Another complication for vaccine developers is knowing how long immunity from a vaccine might last. The experts were asked if people will need to get a vaccine every year, as with the flu.

“That’s a very good question because I don’t know the answer,” Gallo said. “I expect the first vaccines will last a few months.”

With other more common coronaviruses, including the common cold and flu, Blumberg said, immunity from vaccines or from going through the illness often lasts one to two years, but he does not know if we can extrapolate those timelines to this novel coronavirus causing COVID-19.

“Hopefully, we will develop a vaccine we won’t need to give every year or two. There is still so much we don’t know,” Blumberg said. “One very good thing is that there is so much information coming out every day. It’s been an unprecedented sharing among scientists, researchers and publications.”

The scientists were asked questions from the audience about vaccines and related subjects, including one to Allison Brashear, dean of the UC Davis School of Medicine, about whether antibody tests can tell someone if they have some immunity.

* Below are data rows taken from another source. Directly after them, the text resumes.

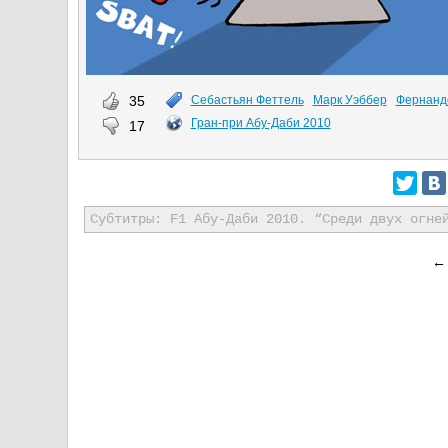
35
Себастьян Феттель
Марк Уэббер
Фернанд
Гран-при Абу-Даби 2010
17
Субтитры: F1 Абу-Даби 2010. “Среди двух огне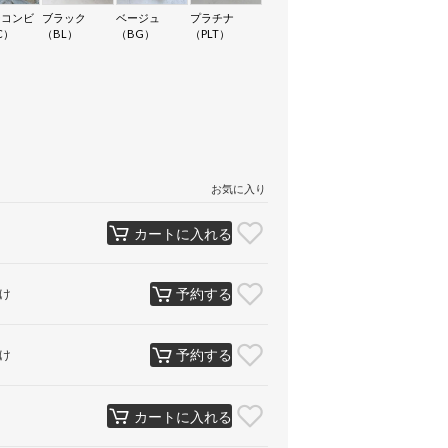
ーコンビ
ブラック
ベージュ
プラチナ
C）
（BL）
（BG）
（PLT）
お気に入り
カートに入れる
予約する
け
予約する
け
カートに入れる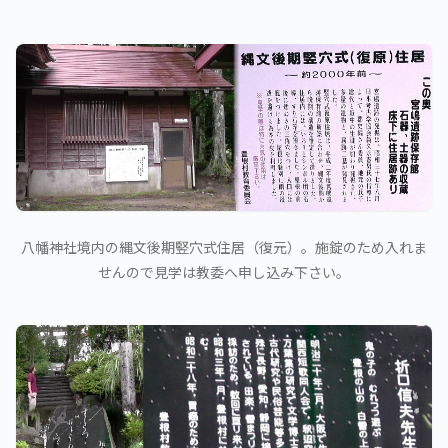
八幡神社境内の縄文後期竪穴式住居（復元）。施錠のため入れま
せんので見学は教委へ申し込み下さい。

“They are not very useful for an individual person,” Brashear said. “We don’t know yet what level of antibodies is needed or how long the antibodies will last. That’s what we’re testing to learn. There is also a concern that a positive test for antibodies might give someone a false sense of security, and they will stop social distancing and lower their guard.”

When the experts warned the first vaccines to emerge may not be the most effective, a few were asked if they will take the first vaccine available. This one did not have a consensus.

“No,” said Offit. “The first vaccine doesn’t mean the best vaccine.”